Unless agreed otherwise, Iranian payments will be authorised after inspection at destination. PSUs will not be able to remit proceeds to the FCI/Government for a much longer period than what is currently possible, wherein proceeds of LC are realised by “payment on sight”. Loss of interest may have to be factored in by the Government.
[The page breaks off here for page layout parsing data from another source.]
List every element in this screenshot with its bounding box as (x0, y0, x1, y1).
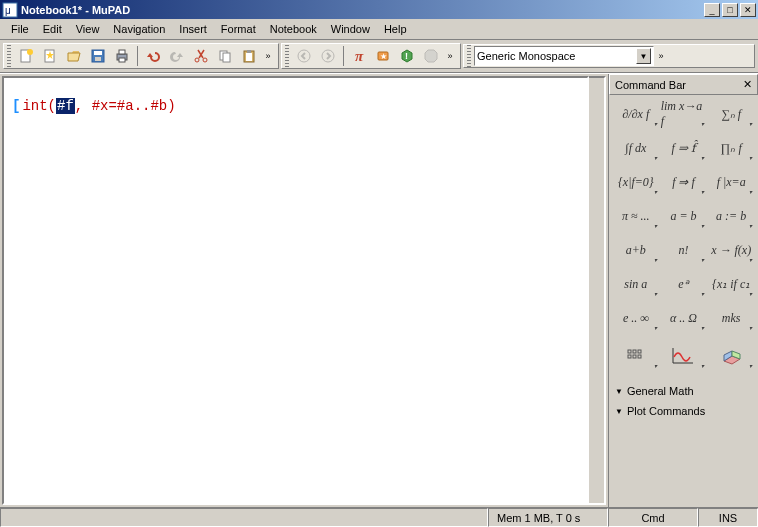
svg-rect-29 (633, 355, 636, 358)
svg-point-4 (27, 49, 33, 55)
maximize-button[interactable]: □ (722, 3, 738, 17)
stop-button[interactable] (419, 44, 443, 68)
new-star-button[interactable] (38, 44, 62, 68)
toolbar-overflow-button[interactable]: » (443, 51, 457, 61)
svg-rect-9 (95, 57, 101, 61)
palette-area: ∂/∂x f lim x→a f ∑ₙ f ∫f dx f ⇒ f̂ ∏ₙ f … (609, 95, 758, 507)
vertical-scrollbar[interactable] (589, 76, 606, 505)
pal-pi-approx[interactable]: π ≈ ... (613, 203, 659, 229)
pal-exp[interactable]: eᵃ (661, 271, 707, 297)
pal-matrix-icon[interactable] (613, 343, 659, 369)
code-line: [ int(#f, #x=#a..#b) (12, 98, 579, 114)
undo-button[interactable] (141, 44, 165, 68)
pal-assign[interactable]: a := b (708, 203, 754, 229)
nav-toolbar: π ★ ! » (281, 43, 461, 69)
window-controls: _ □ ✕ (704, 3, 756, 17)
chevron-down-icon: ▼ (615, 407, 623, 416)
redo-button[interactable] (165, 44, 189, 68)
forward-button[interactable] (316, 44, 340, 68)
pal-equal[interactable]: a = b (661, 203, 707, 229)
menu-edit[interactable]: Edit (36, 21, 69, 37)
menu-navigation[interactable]: Navigation (106, 21, 172, 37)
pal-sin[interactable]: sin a (613, 271, 659, 297)
svg-rect-28 (628, 355, 631, 358)
svg-rect-11 (119, 50, 125, 54)
pal-greek[interactable]: α .. Ω (661, 305, 707, 331)
new-notebook-button[interactable] (14, 44, 38, 68)
pal-solve-set[interactable]: {x|f=0} (613, 169, 659, 195)
command-bar-panel: Command Bar ✕ ∂/∂x f lim x→a f ∑ₙ f ∫f d… (608, 74, 758, 507)
pal-map[interactable]: x → f(x) (708, 237, 754, 263)
standard-toolbar: » (3, 43, 279, 69)
font-family-dropdown[interactable]: Generic Monospace ▼ (474, 46, 654, 66)
menu-window[interactable]: Window (324, 21, 377, 37)
svg-text:μ: μ (5, 5, 11, 16)
svg-point-14 (203, 58, 207, 62)
menu-notebook[interactable]: Notebook (263, 21, 324, 37)
section-general-math[interactable]: ▼ General Math (613, 381, 754, 401)
copy-button[interactable] (213, 44, 237, 68)
close-button[interactable]: ✕ (740, 3, 756, 17)
minimize-button[interactable]: _ (704, 3, 720, 17)
section-plot-commands[interactable]: ▼ Plot Commands (613, 401, 754, 421)
svg-text:!: ! (405, 51, 408, 61)
help-button[interactable]: ! (395, 44, 419, 68)
close-panel-button[interactable]: ✕ (743, 78, 752, 91)
chevron-down-icon: ▼ (615, 387, 623, 396)
pal-transform[interactable]: f ⇒ f̂ (661, 135, 707, 161)
pal-factorial[interactable]: n! (661, 237, 707, 263)
toolbar-row: » π ★ ! » Generic Monospace ▼ » (0, 40, 758, 73)
pal-derivative[interactable]: ∂/∂x f (613, 101, 659, 127)
input-bracket-icon: [ (12, 98, 20, 114)
pal-plot3d-icon[interactable] (708, 343, 754, 369)
pal-sum[interactable]: ∑ₙ f (708, 101, 754, 127)
save-button[interactable] (86, 44, 110, 68)
evaluate-button[interactable]: ★ (371, 44, 395, 68)
pal-piecewise[interactable]: {x₁ if c₁ (708, 271, 754, 297)
toolbar-grip-icon[interactable] (285, 45, 289, 67)
back-button[interactable] (292, 44, 316, 68)
pal-plot2d-icon[interactable] (661, 343, 707, 369)
pal-add[interactable]: a+b (613, 237, 659, 263)
pi-button[interactable]: π (347, 44, 371, 68)
menu-bar: File Edit View Navigation Insert Format … (0, 19, 758, 40)
svg-rect-25 (628, 350, 631, 353)
toolbar-overflow-button[interactable]: » (261, 51, 275, 61)
menu-insert[interactable]: Insert (172, 21, 214, 37)
status-spacer (0, 508, 488, 527)
toolbar-grip-icon[interactable] (467, 45, 471, 67)
toolbar-overflow-button[interactable]: » (654, 51, 668, 61)
menu-format[interactable]: Format (214, 21, 263, 37)
status-ins: INS (698, 508, 758, 527)
svg-rect-26 (633, 350, 636, 353)
separator-icon (343, 46, 344, 66)
pal-units[interactable]: mks (708, 305, 754, 331)
code-text: int( (22, 98, 56, 114)
section-label: General Math (627, 385, 694, 397)
command-bar-title: Command Bar (615, 79, 686, 91)
print-button[interactable] (110, 44, 134, 68)
pal-integral[interactable]: ∫f dx (613, 135, 659, 161)
pal-range[interactable]: e .. ∞ (613, 305, 659, 331)
pal-subs[interactable]: f |x=a (708, 169, 754, 195)
code-editor[interactable]: [ int(#f, #x=#a..#b) (2, 76, 589, 505)
code-selection: #f (56, 98, 75, 114)
palette-icon-grid (613, 343, 754, 369)
menu-view[interactable]: View (69, 21, 107, 37)
svg-text:★: ★ (380, 52, 387, 61)
editor-pane: [ int(#f, #x=#a..#b) (0, 74, 608, 507)
svg-rect-16 (223, 53, 230, 62)
cut-button[interactable] (189, 44, 213, 68)
command-bar-header: Command Bar ✕ (609, 74, 758, 95)
toolbar-grip-icon[interactable] (7, 45, 11, 67)
palette-grid: ∂/∂x f lim x→a f ∑ₙ f ∫f dx f ⇒ f̂ ∏ₙ f … (613, 101, 754, 331)
menu-file[interactable]: File (4, 21, 36, 37)
paste-button[interactable] (237, 44, 261, 68)
app-icon: μ (2, 2, 18, 18)
pal-limit[interactable]: lim x→a f (661, 101, 707, 127)
open-button[interactable] (62, 44, 86, 68)
pal-implies[interactable]: f ⇒ f (661, 169, 707, 195)
font-value: Generic Monospace (477, 50, 575, 62)
pal-product[interactable]: ∏ₙ f (708, 135, 754, 161)
menu-help[interactable]: Help (377, 21, 414, 37)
GTC calls for resolution of disputes as per Iranian law, and not even as per Gafta (Grain and Feed Trade Association London) rules, while Indian PSUs require arbitration as per the “Indian Arbitration Act”. Some middle path has to be found for this crucial issue.

International wheat prices are around $345-350 fob, while Indian values are $302-$316 fob. A pricing formula can be worked out with Iran, but realisation of payments in the light of the above divergence will be a concern. A single dispute can stall/terminate future dealings.

GTC is accustomed to a one-to-one relationship with the world’s private traders/MNCs. Modifying their structure to suit Indian G-to-G requirements may be difficult. Any rigid positioning by Iran can delay or deny India’s wheat export.

STOCK CLEARANCE

If the Government is keen to push out two or three million tonnes wheat on a long-term basis, it might as well seek participation of private trade and give them the option of procuring wheat from FCI either at port warehouses or in places such as Madhya Pradesh and Rajasthan, by prior payments at pre-determined rupee rates.

Private trade can deal freely with GTC and the Iranian private sector. Private to Government (P to G) or Private to Private (P to P) affiliations can then be developed by both sides.

It is up to Indian traders to take a call on GTC or Iranian private trade, while keeping FCI/ Government insulated from all risks.

This alternative also merits serious consideration.